Autodiff then works over IR that already has those facts. Einstein lowering and recurrence ordering come later, after the high-level coordinate relationships have been checked and transformed.

Standard Library Examples

The chapters draw on small excerpts from stdlib/ml:

  • transform_ops.ein: transpose and depth_to_space for coordinate maps.
  • reduction_ops.ein: reduce_sum for surviving and consumed indices.
  • activations.ein: softmax for batch-preserving normalization.
  • linalg_ops.ein: matmul and batch_matmul for contraction structure.
  • recurrent_ops.ein: rnn for time as an explicit dependency axis.
  • attention_ops.ein: attention for a larger model-shaped example.

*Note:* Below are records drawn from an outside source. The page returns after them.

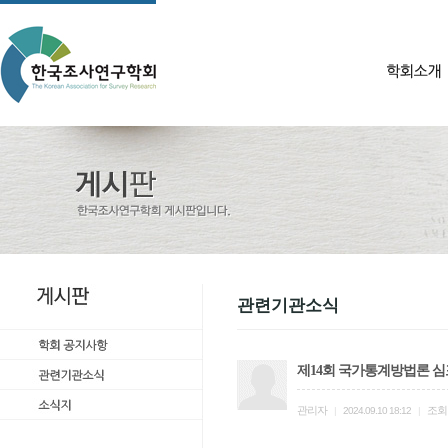
관련기관소식
제14회 국가통계방법론 
관리자
조회
|
2024.09.10 18:12
|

These excerpts are not reference documentation. They are concrete examples of visible coordinate structure.

How to Read the Examples

Each example answers a design question before it answers a structural one:

  • What fact would a conventional tensor notation hide here?
  • Which later phase would need that fact back?
  • What does the visible-index form force into the source?

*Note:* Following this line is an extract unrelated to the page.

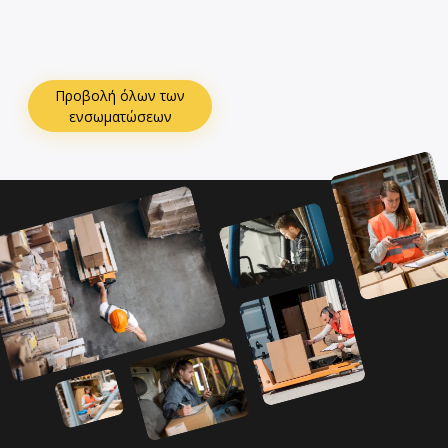
Προβολή όλων των
ενσωματώσεων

Then it answers the structural questions:

  • Which binding is being added to the environment?
  • Which indices are free and therefore survive?
  • Which indices are local to a sum, max, or recurrence rule?
  • What dependency relation can the compiler preserve?

Then it answers the practical questions:

  • What concrete coordinate would you test by hand?
  • What small mistake would this notation catch early?
  • What phrase keeps the example precise enough to remember?

Code Fence Labels

The examples use three fence labels:

  • python shows a familiar tensor-programming contrast.
  • rust marks Einlang library excerpts.
  • text marks equations, coordinate readings, and compiler-visible structure.

The label separates executable excerpts from explanatory equations.

Missing-Coordinate Marker

The marker ~ is used in the broadcasting chapter to mean an intentionally missing coordinate:

let a[i, ~, k] = ...

Read it as a boundary annotation: the value has no dependence on that coordinate.

Likewise, expressions such as:

let y[b * group, feat * slice] = x[b, feat, group, slice]

show coordinate relationships. Implementations may spell packing, ranges, or layout constraints more explicitly.

Boundary Notes

Python and host-language interop mostly sit outside the notation’s core, but one boundary rule matters for production code: external values need receipts before tensor formulas rely on them.

let image = python::numpy::load("digit.npy") as [f32; 28, 28];
let centered[i, j] = image[i, j] - 0.5;

The Python call may load data dynamically. The cast states the contract that the tensor formula needs: rank, element type, and extents. If the file contains a flattened vector of length 784, the mismatch belongs at the boundary. The formula should not have to discover later that the value did not have row and column coordinates.

This is the boundary-receipt principle:

host language brings the value
Einlang receives a shaped contract
indexed code relies on the contract

The same idea applies to debugging. print(x) is an observation boundary; it asks the runtime to produce a concrete witness for a value that may otherwise remain symbolic, lazy, or subject to storage optimization.

The Rule of the Notation

When in doubt, ask one question:

Which coordinates are visible here?

That question is the whole experiment.